This
church is notable above all for its picture postcard appearance,
situated as it is at a bend on the very bank of the River Great Ouse,
and surmounted by the stump of a former spire, which was crowned by a
ring of eight ball finials after most of it had blown down in a
hurricane in 1741. (See also the photograph at the bottom of the
page, on the left.) It is built
of sandstone and limestone rubble,... or is it sandy limestone.... or
calcareous sandstone?Yet however it is termed, it is mostly
mid-brown and it does certainly give the walls a warm glow that detracts
attention from the renewed and rather lifeless windows with their
nineteenth century geometric traceries. Among these, one original
lancet remains in the chancel N. wall to show that the basic masonry of
at least this part of the building dates back to the thirteenth century.
The W. tower has a three-light W. window with supermullioned tracery and
a supertransom above the central light, but the two-light bell-openings
have straightened reticulated tracery, suggesting the date of this work
is not later than c. 1400.
The apparent local fashion for retaining tracery such as this, so
closely allied to early fourteenth century reticulated, into the second
half of the century, has been a source of dating confusion in a number
of neighbouring churches. The restored chancel S. window with
tracery formed from the intersection of an ogee
with an inverted ogee (as shown in the photograph, bottom right),
is probably of genuine Decorated derivation. This is another
regional design, perhaps dating from c. 1340, which can be seen
at a number of Cambridgeshire churches, including St. Mary Magdalene’s,
Madingley.
Inside
the building one’s attention is immediately drawn to the three-bay nave
arcades in which each arch seems at first sight to take a different form
from its neighbours. Indeed, so rigidly do these arches cling to
the fashions of their respective dates, that the eastern pier of the N.

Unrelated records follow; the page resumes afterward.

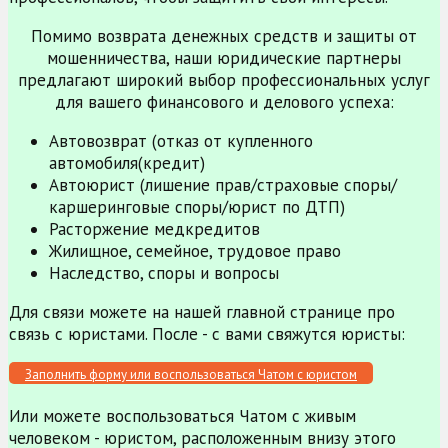
Помимо возврата денежных средств и защиты от
мошенничества, наши юридические партнеры
предлагают широкий выбор профессиональных услуг
для вашего финансового и делового успеха:
Автовозврат (отказ от купленного
автомобиля(кредит)
Автоюрист (лишение прав/страховые споры/
каршеринговые споры/юрист по ДТП)
Расторжение медкредитов
Жилищное, семейное, трудовое право
Наследство, споры и вопросы
Для связи можете на нашей главной странице про
связь с юристами. После - с вами свяжутся юристы:
Заполнить форму или воспользоваться Чатом с юристом
Или можете воспользоваться Чатом с живым
человеком - юристом, расположенным внизу этого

arcade actually displays a capital which is rectangular and scalloped to
the west (i.e. towards the central arch) and semicircular to the east (as
illustrated right).
These forms would fit the mid twelfth and mid thirteenth centuries
respectively. The western arch of this arcade is also thirteenth
century, but either earlier or later: its two flat-chamfered
orders die into the jamb on its western side. Both the central and
the western arches of the S. arcade are Norman, yet they are somewhat
later than the central arch opposite. All three are composed of two orders, of
which the outer is unmoulded and the inner, flat-chamfered, but the
chamfer is wider and more confident to the south, and the capitals below
are circular. Finally the eastern arch of the S. arcade copies the
N. arcade arch opposite. It seems likely that the church’s
original Norman nave was two bays long and that it was subsequently
lengthened, perhaps when a central tower was removed and the nave and
aisles had to be extended to meet the chancel. This would not, of
course, explain why the south arcade postdates the north.
The chancel arch is
probably thirteenth century work again. Here three flat chamfers
are borne on very thick, semi-octagonal
responds. In the chancel S. wall there is a nice two-bay
sedilia, formed of intersecting semicircles and supported by a group of
colonnettes between. A two-bay piscina based on this
design can be seen in the S. transept at St. Andrew’s, Histon
(where it is better executed) and in the piscina of Barnston church in
Essex (where the design is more florid). Opposite is a two-bay
aumbry, formed of the simplest round-headed arches. The tower arch
is Perpendicular and bears a hollow chamfer and a sunk quadrant, the
latter springing from semicircular shafts and the former continuing down
the jambs. There are no
furnishings or monuments in the church that need particularizing.